Lonmin write down an omen of stricken sector

[miningmx.com] – THE write-down of Lonmin’s assets for a maximum of R2.05bn could be the first of many in South Africa’s platinum sector.

There were no impairments booked by the country’s platinum producers in the year to June which accounts for the full-year and interim periods with companies hoping that the platinum price would effectively bail them out of an asset revaluation.

“If you add back another $200/oz to the platinum price, then maybe no write-downs would be required,’ said a senior metals analyst at an auditing firm.

The platinum group metal (PGM) market in dollar terms continues to indicate, however, that there’s significant oversupply.
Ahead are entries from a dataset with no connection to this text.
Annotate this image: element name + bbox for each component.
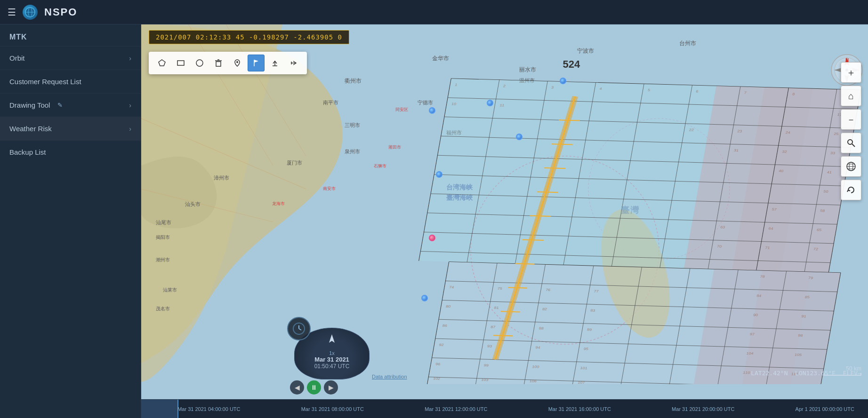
map-number-524: 524 [563,58,580,71]
sidebar-item-backup-label: Backup List [9,148,46,156]
sidebar: MTK Orbit › Customer Request List Drawin… [0,24,141,418]
coord-text: 2021/007 02:12:33 45 -0.198297 -2.463905… [156,33,342,41]
playback-controls: ◀ ⏸ ▶ [290,380,338,394]
share-button[interactable] [285,55,302,71]
rectangle-draw-button[interactable] [172,55,189,71]
svg-line-167 [299,329,301,330]
timeline-marker-5: Apr 1 2021 00:00:00 UTC [796,406,854,412]
playback-time: 01:50:47 UTC [314,363,350,370]
draw-toolbar [149,52,307,74]
sidebar-item-drawing-tool[interactable]: Drawing Tool ✎ › [0,93,141,117]
upload-map-button[interactable] [229,55,246,71]
flag-draw-button[interactable] [248,55,265,71]
upload-button[interactable] [266,55,283,71]
menu-icon[interactable]: ☰ [8,7,16,18]
app-logo [23,5,38,20]
svg-marker-21 [254,60,258,63]
coord-bar: 2021/007 02:12:33 45 -0.198297 -2.463905… [149,30,349,44]
search-map-button[interactable] [841,133,861,153]
pause-button[interactable]: ⏸ [307,380,321,394]
sidebar-item-backup-list[interactable]: Backup List [0,140,141,164]
svg-marker-13 [159,60,165,66]
orbit-point-7 [421,295,428,301]
timeline-marker-1: Mar 31 2021 08:00:00 UTC [301,406,364,412]
sidebar-item-weather-label: Weather Risk [9,125,52,133]
playback-speed: 1x [329,350,335,356]
data-attribution[interactable]: Data attribution [372,374,407,379]
timeline: Mar 31 2021 04:00:00 UTC Mar 31 2021 08:… [141,399,868,418]
sidebar-item-customer-request-list[interactable]: Customer Request List [0,70,141,93]
app-title: NSPO [44,6,77,18]
polygon-draw-button[interactable] [153,55,170,71]
chevron-right-icon-weather: › [129,125,131,133]
right-controls: ＋ ⌂ － [841,62,861,200]
orbit-point-6 [429,235,435,241]
sidebar-item-drawing-label: Drawing Tool [9,101,50,109]
orbit-point-4 [429,107,435,114]
orbit-point-3 [560,78,566,84]
refresh-button[interactable] [841,180,861,200]
chevron-right-icon: › [129,55,131,62]
svg-point-15 [196,60,203,66]
orbit-point-1 [516,134,522,140]
chevron-right-icon-drawing: › [129,102,131,109]
edit-icon: ✎ [57,102,63,109]
sidebar-item-weather-risk[interactable]: Weather Risk › [0,117,141,140]
zoom-out-button[interactable]: － [841,109,861,130]
sidebar-item-orbit-label: Orbit [9,54,25,62]
circle-draw-button[interactable] [191,55,208,71]
svg-marker-168 [329,334,335,343]
scale-bar [824,373,861,376]
home-button[interactable]: ⌂ [841,86,861,106]
svg-line-159 [852,144,855,147]
orbit-point-5 [436,171,442,178]
scale-label: 50 km [824,365,861,372]
globe-button[interactable] [841,156,861,177]
timeline-marker-0: Mar 31 2021 04:00:00 UTC [177,406,240,412]
timeline-marker-3: Mar 31 2021 16:00:00 UTC [548,406,611,412]
scale-indicator: 50 km [824,365,861,376]
svg-point-158 [848,140,852,144]
zoom-in-button[interactable]: ＋ [841,62,861,83]
sidebar-item-orbit[interactable]: Orbit › [0,46,141,70]
delete-draw-button[interactable] [210,55,227,71]
timeline-marker-2: Mar 31 2021 12:00:00 UTC [425,406,487,412]
sidebar-item-customer-label: Customer Request List [9,78,81,86]
clock-icon[interactable] [287,317,311,340]
timeline-marker-4: Mar 31 2021 20:00:00 UTC [672,406,734,412]
svg-rect-14 [177,61,184,65]
sidebar-section-title: MTK [0,24,141,46]
prev-button[interactable]: ◀ [290,380,304,394]
svg-point-19 [236,61,238,63]
svg-rect-16 [216,62,221,66]
orbit-point-2 [487,100,493,106]
timeline-bar[interactable]: Mar 31 2021 04:00:00 UTC Mar 31 2021 08:… [141,400,868,418]
map-container[interactable]: 宁波市 台州市 丽水市 金华市 衢州市 温州市 南平市 宁德市 三明市 福州市 … [141,24,868,399]
next-button[interactable]: ▶ [324,380,338,394]
playback-date: Mar 31 2021 [314,356,349,363]
topbar: ☰ NSPO [0,0,868,24]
Andrew Byrne, an analyst at Barclays Capital, said the announcement by Lonmin of a 50% plus write-down of its assets was “… a major step in addressing the underlying issues, and hopefully will spur peers into make similar announcements through 2016 in order to allow an improvement assumption environment for decision making over the next decade”.

“Yes, there’s much more to come from the rest still,” said a UK-based analyst on the likelihood of more write-downs. Commenting specifically on Lonmin, Leon Esterhuizen, an analyst for CIBC Capital Markets, said: “For a company to write down its value by 10 times its current market cap certainly tells you what the market thinks of real value.

“We don’t know (yet) what metal prices were used to still have a remaining value of some $1.7bn … but it is educational to see whatever the company’s value is, it can drop by 60% in one day and shareholders then still face a compounding dilution on a per share basis (in excess of 60%) after all that,” he said.

Analysts think that management of platinum producing companies in particular have been too optimistic about the recovery of the PGM market with Barclays forecasting a surplus in the market through to 2020.

So with its write-down out of the way, and with a rights issue most likely to be under control, what does the future hold for Lonmin?

“I would hope management delineate a long term – beyond three years – business profile since most of the remaining equity value in Lonmin would be based on long-term PGM prices, not today’s,” said Marc Elliott, an analyst for Investec Securities.

According to Byrne, Lonmin stands at the centre of a debate that runs to the heart of the entire South African PGM sector: essentially, whether the sector is ‘investible’ or if, in fact, some participants in the sector such as Lonmin, should be allowed to fail in order to revive the fortunes of the survivors.

“Despite announcing major cost cutting and ore reserve harvesting plans, and capex deferrrals, we calculate that without increases to the ZAR (rand) PGM basket, Lonmin will generate $231m of negative free cashflow over the next three years in a “best case scenario’,” said Byrne.

“More realistically, we expect the company to consume $575m and need to raise further capital in 2018 in order to remain solvent,” he said.

It’s a view that has the support of Esterhuizen.

“Unless the metal price picks up a lot from here – and that has to happen within the next three years – Lonmin is back in the hole with a much bigger problem,” he said.